Kein Vertrauen auf späteren Ablauf einer Begründungsfrist

Bleibt die gewährte Verlängerung der Berufungsbegründungsfrist hinter dem Antrag eines Rechtsanwalts zurück, darf dieser nicht darauf vertrauen, dass die Frist erst später abläuft. Vielmehr ist dem Bundesgerichtshof zufolge von einem ordentlichen und gewissenhaften Juristen zu erwarten, dass er eine solche Mitteilung zur Kenntnis nimmt und sich auf den daraus ersichtlichen Zeitraum einstellt.

Nur der erste Antrag ging durch

Ein Erbe machte Schadensersatzansprüche wegen angeblicher Behandlungs- und Aufklärungsfehler gegenüber seiner verstorbenen Frau geltend.

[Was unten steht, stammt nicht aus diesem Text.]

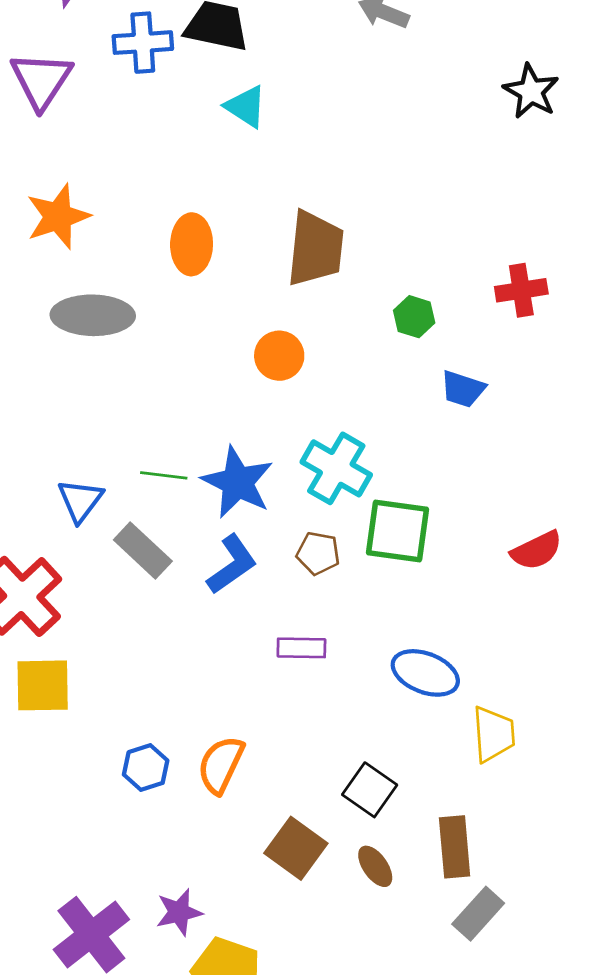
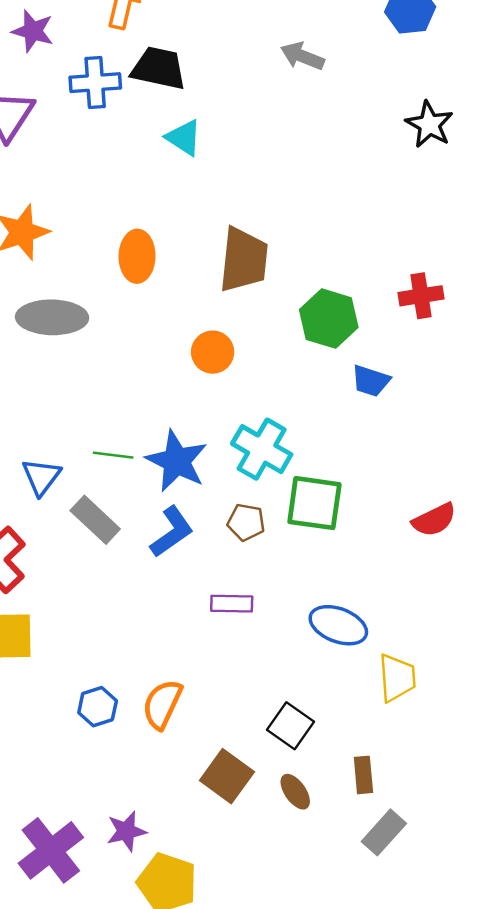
green hexagon: (414, 317) -> (329, 319), size x1.6
brown rectangle: (455, 847) -> (363, 775), size x0.7

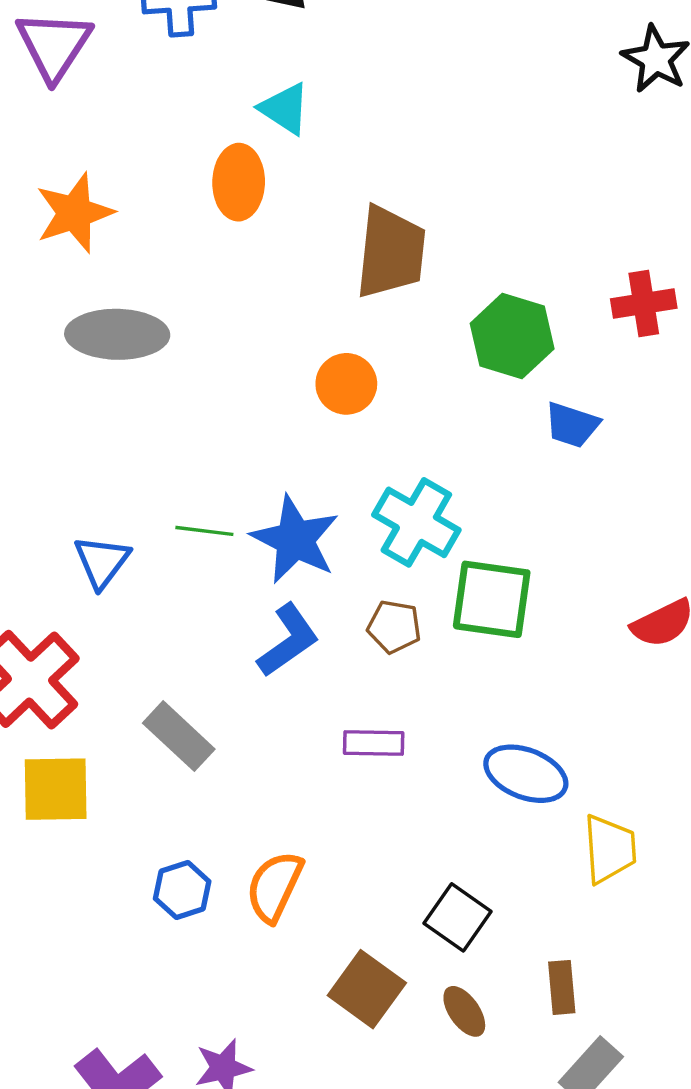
cyan triangle: (184, 138) -> (285, 109), moved
orange ellipse: (137, 256) -> (239, 182), moved
gray rectangle: (95, 520) -> (179, 736), moved

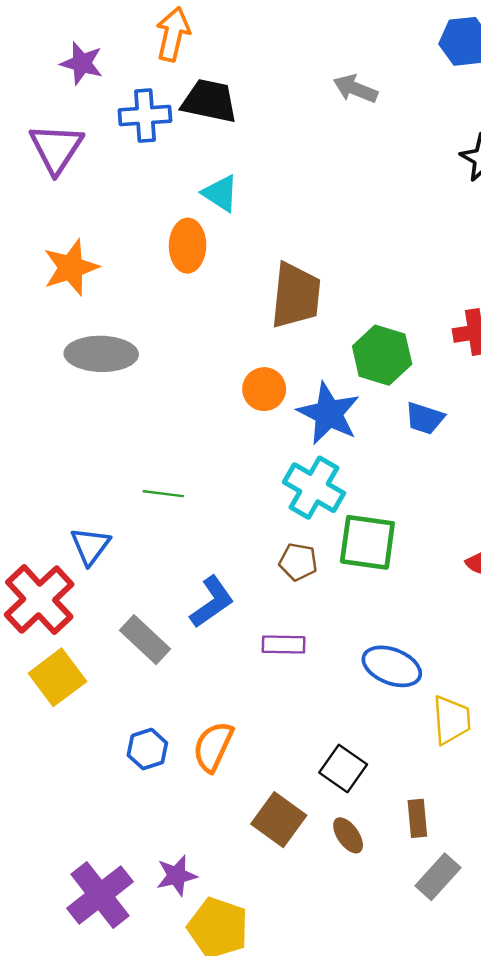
blue star: (295, 539) -> (329, 413), moved
blue triangle: (102, 562) -> (90, 546), moved
blue L-shape: (288, 640) -> (212, 602), moved
yellow square: (56, 789) -> (57, 677), turned -36

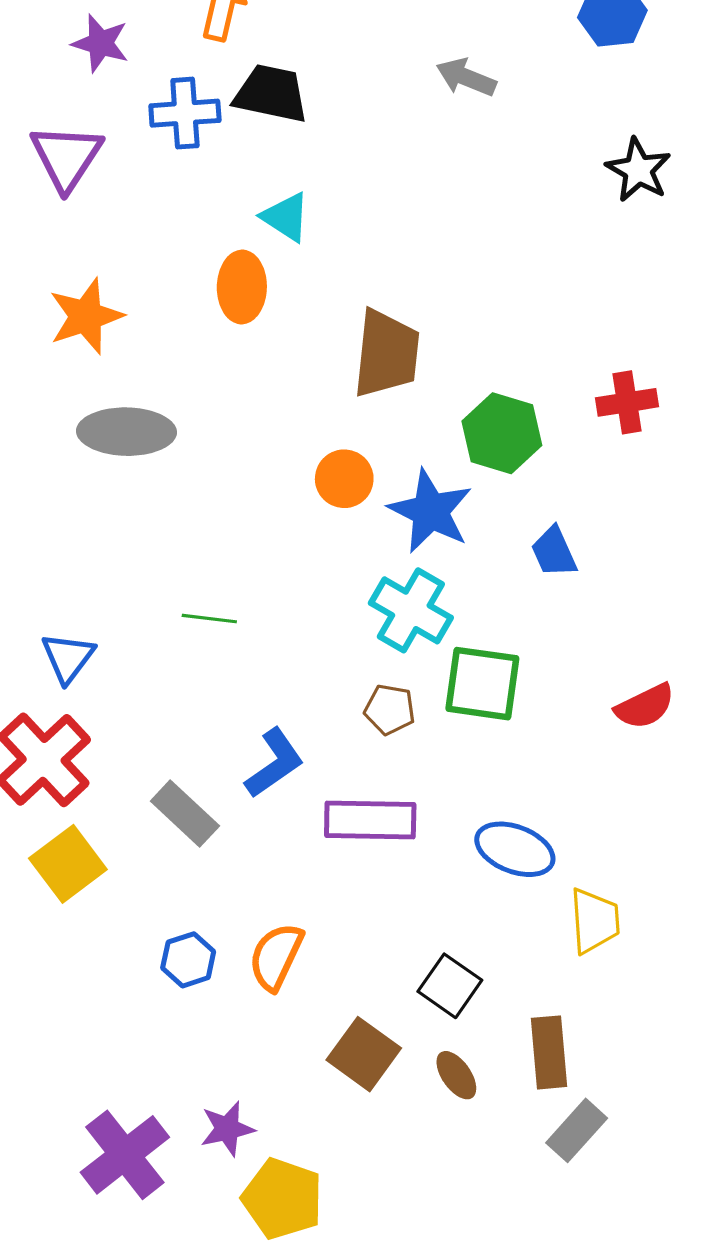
blue trapezoid: (425, 418) -> (554, 552), moved, turned 48
blue triangle: (90, 546) -> (68, 658), moved
purple rectangle: (284, 644) -> (370, 820), size x1.6
brown rectangle: (417, 818) -> (549, 1052), size x1.4

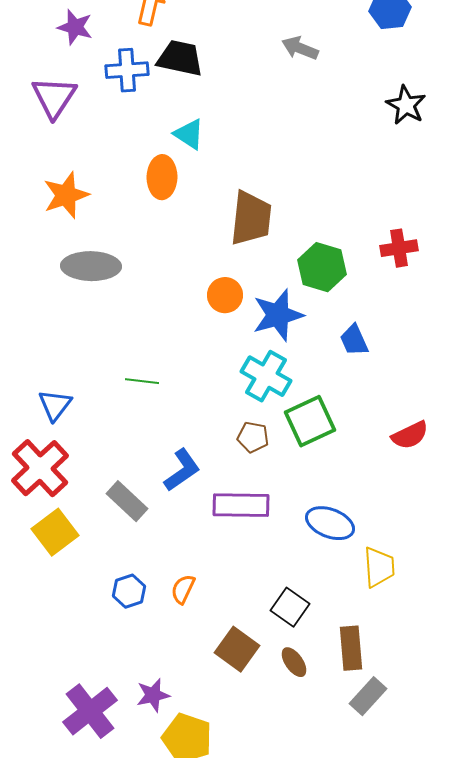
blue star: (430, 511) -> (278, 315), turned 30
green square: (482, 684) -> (310, 421), turned -33
orange semicircle: (276, 957) -> (183, 589), size x0.7

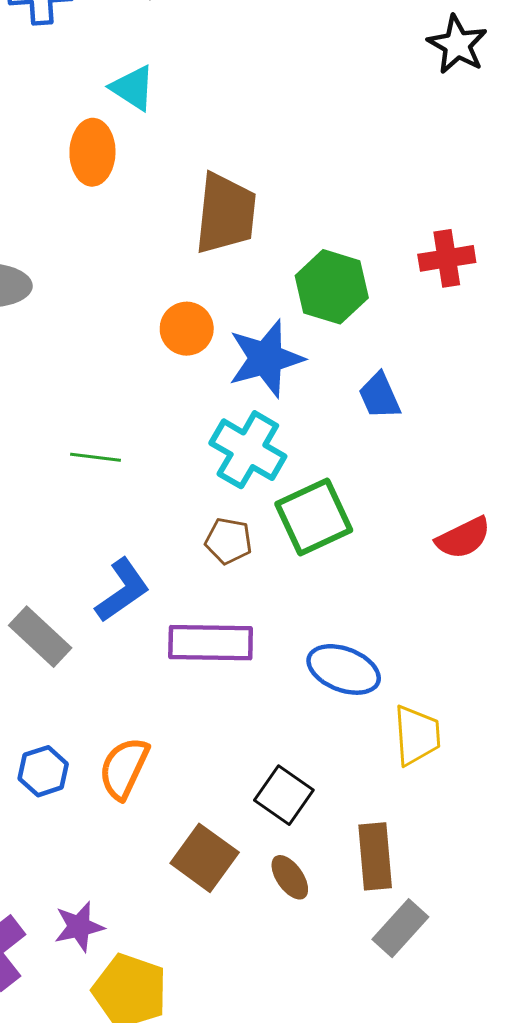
green line: (142, 381) -> (95, 457), moved
orange semicircle: (183, 589) -> (124, 768), size x1.4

Das LG Hagen wies die Klage ab. Das Urteil wurde seinem Anwalt am 21.01.2021 zugestellt. Dagegen legte dieser rechtzeitig Berufung ein. Auf seinen Verlängerungsantrag vom 22.03.2021 verlängerte das OLG Hamm die Begründungsfrist bis zum 21.04.2021. Am Tag darauf beantragte er, die Frist um einen weiteren Monat zu verlängern. Ohne Erfolg, denn der Antrag sei erst nach Ablauf der verlängerten Begründungsfrist eingegangen, so der Vorsitzende des Berufungssenats. Daraufhin beantragte der Kläger die Wiedereinsetzung. Hinsichtlich der Verlängerung (nur) bis zum 21.04.2021 sei von einem zu korrigierenden Schreibfehler auszugehen. Da die Frist ohne Verlängerung erst am 22.03.2021, einem Montag, abgelaufen wäre, hätte sie bis zum 22.04.2021 verlängert werden müssen. Doch auch dieses Begehren lehnte das OLG ab und verwarf die Berufung als unzulässig.

Jurist muss sich auf die kürzere Frist einstellen

Die Rechtsbeschwerde hiergegen vor dem BGH hatte ebenfalls keinen Erfolg. Dem VI. Zivilsenat zufolge ist der Kläger nicht in seinem Anspruch auf Gewährung wirkungsvollen Rechtsschutzes verletzt (Art. 2 Abs. 1 GG in Verbindung mit dem Rechtsstaatsprinzip). Das OLG sei zutreffend zum Ergebnis gelangt, dass der dort am 22.04.2021 eingegangene Antrag auf erneute Verlängerung der Begründungsfrist nicht innerhalb des bis zum 21.04.2021 verlängerten Zeitraums und damit nicht rechtzeitig eingegangen sei. Ein bloßes Schreibversehen lasse sich nicht feststellen. Ein Rechtsanwalt, dem eine gerichtliche Verfügung über die Verlängerung einer Frist bis zu einem bestimmten Datum vorliege, darf dem Karlsruher Entscheid zufolge nicht einfach davon ausgehen, das Enddatum beruhe auf einem Irrtum des Vorsitzenden, stelle eine offenbare Unrichtigkeit dar und laufe deshalb um einen Tag länger als aus der Verfügung ersichtlich. Vielmehr sei von einem ordentlichen und gewissenhaften Juristen zu erwarten, dass er sich auf die kürzer als beantragt verlängerte Frist einstellt oder sich rechtzeitig vor deren Ende an das Berufungsgericht mit der Bitte um Klarstellung und gegebenenfalls eine weitere Verlängerung wendet. Gehe ihm – wie hier – rechtzeitig vor Ablauf der verlängerten Frist eine Mitteilung des Gerichts zu, aus der sich deren Ende ohne Weiteres entnehmen lasse, sei eine Grundlage für sein Vertrauen, sie laufe erst später ab, nicht erkennbar.

BGH, Beschluss vom 27.09.2022 - VI ZB 66/21

Redaktion beck-aktuell, 8. November 2022.